►

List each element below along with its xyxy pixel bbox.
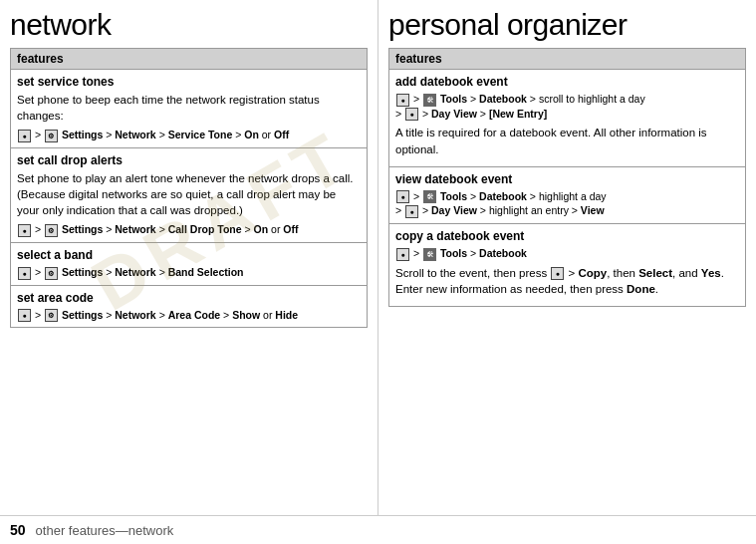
feature-path-copy-event: ● > 🛠 Tools > Datebook bbox=[395, 246, 739, 261]
left-column-title: network bbox=[10, 8, 368, 42]
feature-desc-copy-event: Scroll to the event, then press ● > Copy… bbox=[395, 265, 739, 297]
feature-section-copy-event: copy a datebook event ● > 🛠 Tools > Date… bbox=[389, 224, 745, 306]
settings-icon-call-drop: ⚙ bbox=[45, 224, 58, 237]
left-features-table: features set service tones Set phone to … bbox=[10, 48, 368, 328]
menu-icon-copy-event: ● bbox=[396, 248, 409, 261]
menu-icon-area-code: ● bbox=[18, 309, 31, 322]
settings-icon-service-tones: ⚙ bbox=[45, 130, 58, 142]
page-container: DRAFT network features set service tones… bbox=[0, 0, 756, 544]
menu-icon-service-tones: ● bbox=[18, 130, 31, 142]
feature-path-call-drop: ● > ⚙ Settings > Network > Call Drop Ton… bbox=[17, 222, 361, 237]
feature-section-service-tones: set service tones Set phone to beep each… bbox=[11, 70, 367, 148]
menu-icon-copy-inline: ● bbox=[551, 267, 564, 280]
feature-path-add-event-2: > ● > Day View > [New Entry] bbox=[395, 107, 739, 122]
tools-icon-view-event: 🛠 bbox=[423, 190, 436, 203]
menu-icon-view-event-2: ● bbox=[405, 205, 418, 218]
tools-icon-copy-event: 🛠 bbox=[423, 248, 436, 261]
feature-section-area-code: set area code ● > ⚙ Settings > Network >… bbox=[11, 286, 367, 328]
tools-icon-add-event: 🛠 bbox=[423, 94, 436, 107]
page-number: 50 bbox=[10, 522, 26, 538]
right-features-table: features add datebook event ● > 🛠 Tools … bbox=[388, 48, 746, 307]
feature-section-view-event: view datebook event ● > 🛠 Tools > Datebo… bbox=[389, 167, 745, 224]
feature-desc-service-tones: Set phone to beep each time the network … bbox=[17, 92, 361, 124]
feature-section-band: select a band ● > ⚙ Settings > Network >… bbox=[11, 243, 367, 286]
right-features-header: features bbox=[389, 49, 745, 70]
menu-icon-add-event-2: ● bbox=[405, 108, 418, 121]
footer: 50 other features—network bbox=[0, 515, 756, 544]
right-column-title: personal organizer bbox=[388, 8, 746, 42]
feature-path-add-event-1: ● > 🛠 Tools > Datebook > scroll to highl… bbox=[395, 92, 739, 107]
feature-path-band: ● > ⚙ Settings > Network > Band Selectio… bbox=[17, 265, 361, 280]
feature-title-copy-event: copy a datebook event bbox=[395, 229, 739, 243]
feature-path-view-event-2: > ● > Day View > highlight an entry > Vi… bbox=[395, 203, 739, 218]
feature-section-add-event: add datebook event ● > 🛠 Tools > Dateboo… bbox=[389, 70, 745, 167]
footer-label: other features—network bbox=[36, 523, 174, 538]
menu-icon-add-event: ● bbox=[396, 94, 409, 107]
feature-title-service-tones: set service tones bbox=[17, 75, 361, 89]
left-column: network features set service tones Set p… bbox=[0, 0, 378, 515]
feature-title-call-drop: set call drop alerts bbox=[17, 153, 361, 167]
settings-icon-area-code: ⚙ bbox=[45, 309, 58, 322]
right-column: personal organizer features add datebook… bbox=[378, 0, 756, 515]
left-features-header: features bbox=[11, 49, 367, 70]
menu-icon-call-drop: ● bbox=[18, 224, 31, 237]
feature-section-call-drop: set call drop alerts Set phone to play a… bbox=[11, 148, 367, 243]
feature-desc-add-event: A title is required for a datebook event… bbox=[395, 125, 739, 156]
feature-title-area-code: set area code bbox=[17, 291, 361, 305]
settings-icon-band: ⚙ bbox=[45, 267, 58, 280]
feature-title-band: select a band bbox=[17, 248, 361, 262]
main-content: network features set service tones Set p… bbox=[0, 0, 756, 515]
feature-path-area-code: ● > ⚙ Settings > Network > Area Code > S… bbox=[17, 308, 361, 323]
menu-icon-band: ● bbox=[18, 267, 31, 280]
feature-title-view-event: view datebook event bbox=[395, 172, 739, 186]
menu-icon-view-event: ● bbox=[396, 190, 409, 203]
feature-path-view-event-1: ● > 🛠 Tools > Datebook > highlight a day bbox=[395, 189, 739, 204]
feature-path-service-tones: ● > ⚙ Settings > Network > Service Tone … bbox=[17, 128, 361, 142]
feature-desc-call-drop: Set phone to play an alert tone whenever… bbox=[17, 170, 361, 218]
feature-title-add-event: add datebook event bbox=[395, 75, 739, 89]
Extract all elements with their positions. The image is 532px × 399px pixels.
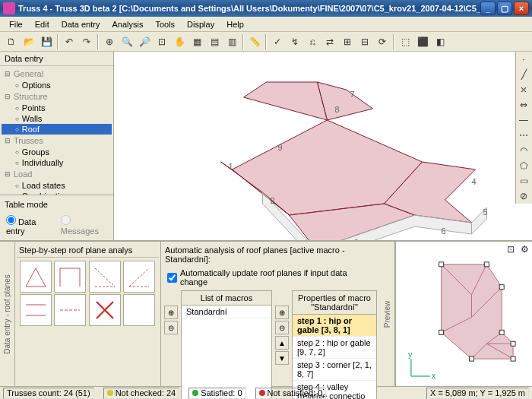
menu-dataentry[interactable]: Data entry bbox=[55, 18, 106, 30]
shape-4[interactable] bbox=[123, 261, 155, 293]
shape-1[interactable] bbox=[20, 261, 52, 293]
vedit-rect-icon[interactable]: ▭ bbox=[516, 173, 531, 188]
svg-text:4: 4 bbox=[472, 177, 477, 186]
render-solid-icon[interactable]: ⬛ bbox=[414, 33, 431, 50]
tree-group-general[interactable]: General bbox=[2, 68, 112, 80]
side-tab-roofplanes[interactable]: Data entry - roof planes bbox=[0, 242, 15, 386]
svg-rect-33 bbox=[484, 262, 489, 267]
zoomin-icon[interactable]: 🔍 bbox=[119, 33, 135, 50]
menu-display[interactable]: Display bbox=[181, 18, 220, 30]
svg-text:1: 1 bbox=[229, 162, 233, 171]
step-row[interactable]: step 3 : corner [2, 1, 8, 7] bbox=[293, 359, 376, 381]
action4-icon[interactable]: ⇄ bbox=[321, 33, 338, 50]
shape-6[interactable] bbox=[54, 294, 86, 326]
zoomfit-icon[interactable]: ⊡ bbox=[154, 33, 170, 50]
svg-text:9: 9 bbox=[278, 143, 283, 152]
view3-icon[interactable]: ▥ bbox=[223, 33, 240, 50]
tree-item-points[interactable]: Points bbox=[2, 103, 112, 113]
macro-item[interactable]: Standardní bbox=[182, 306, 271, 318]
svg-text:8: 8 bbox=[335, 105, 340, 114]
radio-dataentry[interactable]: Data entry bbox=[6, 215, 53, 236]
svg-text:7: 7 bbox=[350, 90, 355, 99]
step-down-button[interactable]: ▼ bbox=[275, 351, 289, 365]
step-add-button[interactable]: ⊕ bbox=[275, 306, 289, 319]
action2-icon[interactable]: ↯ bbox=[287, 33, 303, 50]
open-icon[interactable]: 📂 bbox=[21, 33, 37, 50]
redo-icon[interactable]: ↷ bbox=[78, 33, 95, 50]
preview-zoom-icon[interactable]: ⊡ bbox=[505, 243, 517, 255]
menu-analysis[interactable]: Analysis bbox=[106, 18, 149, 30]
vedit-move-icon[interactable]: ⇔ bbox=[516, 97, 531, 112]
action3-icon[interactable]: ⎌ bbox=[304, 33, 321, 50]
step-row[interactable]: step 1 : hip or gable [3, 8, 1] bbox=[293, 315, 376, 337]
vedit-line-icon[interactable]: ╱ bbox=[516, 67, 531, 82]
svg-text:x: x bbox=[432, 371, 436, 380]
macro-add-button[interactable]: ⊕ bbox=[164, 306, 178, 319]
radio-messages[interactable]: Messages bbox=[61, 215, 107, 236]
preview-opts-icon[interactable]: ⚙ bbox=[518, 243, 530, 255]
step-up-button[interactable]: ▲ bbox=[275, 336, 289, 350]
action7-icon[interactable]: ⟳ bbox=[374, 33, 391, 50]
tree-group-structure[interactable]: Structure bbox=[2, 90, 112, 103]
shape-3[interactable] bbox=[89, 261, 121, 293]
vedit-curve-icon[interactable]: ◠ bbox=[516, 143, 531, 158]
svg-marker-4 bbox=[318, 82, 373, 120]
shape-5[interactable] bbox=[20, 294, 52, 326]
vedit-hline-icon[interactable]: — bbox=[516, 112, 531, 128]
data-entry-tree: General Options Structure Points Walls R… bbox=[0, 66, 113, 195]
zoomwin-icon[interactable]: ⊕ bbox=[101, 33, 118, 50]
menu-file[interactable]: File bbox=[3, 18, 29, 30]
sidebar-header: Data entry bbox=[0, 52, 113, 66]
zoomout-icon[interactable]: 🔎 bbox=[136, 33, 153, 50]
shape-7[interactable] bbox=[89, 294, 121, 326]
svg-text:2: 2 bbox=[271, 196, 275, 205]
minimize-button[interactable]: _ bbox=[480, 2, 496, 15]
measure-icon[interactable]: 📏 bbox=[246, 33, 263, 50]
sidebar: Data entry General Options Structure Poi… bbox=[0, 52, 114, 240]
tree-item-roof[interactable]: Roof bbox=[2, 124, 112, 135]
tree-item-options[interactable]: Options bbox=[2, 80, 112, 90]
save-icon[interactable]: 💾 bbox=[38, 33, 55, 50]
undo-icon[interactable]: ↶ bbox=[61, 33, 78, 50]
side-tab-preview[interactable]: Preview bbox=[380, 242, 395, 386]
tree-group-trusses[interactable]: Trusses bbox=[2, 135, 112, 147]
tree-item-individually[interactable]: Individually bbox=[2, 157, 112, 168]
step-del-button[interactable]: ⊖ bbox=[275, 321, 289, 334]
vedit-poly-icon[interactable]: ⬠ bbox=[516, 158, 531, 173]
vedit-break-icon[interactable]: ⤫ bbox=[516, 82, 531, 97]
tree-group-load[interactable]: Load bbox=[2, 168, 112, 180]
action6-icon[interactable]: ⊟ bbox=[356, 33, 373, 50]
vedit-point-icon[interactable]: · bbox=[516, 52, 531, 67]
app-icon bbox=[3, 2, 15, 14]
new-icon[interactable]: 🗋 bbox=[3, 33, 20, 50]
maximize-button[interactable]: ▢ bbox=[497, 2, 512, 15]
toolbar: 🗋 📂 💾 ↶ ↷ ⊕ 🔍 🔎 ⊡ ✋ ▦ ▤ ▥ 📏 ✓ ↯ ⎌ ⇄ ⊞ ⊟ … bbox=[0, 32, 532, 52]
tree-item-loadstates[interactable]: Load states bbox=[2, 180, 112, 191]
render-shade-icon[interactable]: ◧ bbox=[432, 33, 448, 50]
vedit-dot-icon[interactable]: ⋯ bbox=[516, 128, 531, 143]
status-notchecked: Not checked: 24 bbox=[103, 388, 180, 399]
auto-update-label: Automatically update roof planes if inpu… bbox=[180, 268, 374, 287]
render-wire-icon[interactable]: ⬚ bbox=[397, 33, 413, 50]
menu-edit[interactable]: Edit bbox=[29, 18, 55, 30]
step-row[interactable]: step 2 : hip or gable [9, 7, 2] bbox=[293, 337, 376, 359]
menu-tools[interactable]: Tools bbox=[149, 18, 181, 30]
auto-update-checkbox[interactable] bbox=[167, 273, 177, 283]
tree-item-groups[interactable]: Groups bbox=[2, 147, 112, 157]
shape-8[interactable] bbox=[123, 294, 155, 326]
pan-icon[interactable]: ✋ bbox=[171, 33, 188, 50]
vedit-hide-icon[interactable]: ⊘ bbox=[516, 188, 531, 204]
shape-2[interactable] bbox=[54, 261, 86, 293]
macro-del-button[interactable]: ⊖ bbox=[164, 321, 178, 334]
close-button[interactable]: × bbox=[514, 2, 529, 15]
action5-icon[interactable]: ⊞ bbox=[339, 33, 356, 50]
3d-viewport[interactable]: 9 8 7 1 2 3 4 5 6 · ╱ ⤫ ⇔ — ⋯ ◠ ⬠ ▭ ⊘ bbox=[114, 52, 532, 240]
tree-item-walls[interactable]: Walls bbox=[2, 113, 112, 124]
view2-icon[interactable]: ▤ bbox=[206, 33, 223, 50]
svg-rect-38 bbox=[469, 356, 473, 361]
titlebar: Truss 4 - Truss 3D beta 2 [C:\Documents … bbox=[0, 0, 532, 17]
view1-icon[interactable]: ▦ bbox=[188, 33, 205, 50]
preview-panel[interactable]: xy ⊡ ⚙ bbox=[395, 242, 532, 386]
action1-icon[interactable]: ✓ bbox=[269, 33, 286, 50]
menu-help[interactable]: Help bbox=[220, 18, 250, 30]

◄

* About this exercise
Filter the entries above down to the lines that contain "personal".

* Written response
right-column-title: personal organizer bbox=[388, 8, 746, 42]
right-column: personal organizer features add datebook… bbox=[378, 0, 756, 515]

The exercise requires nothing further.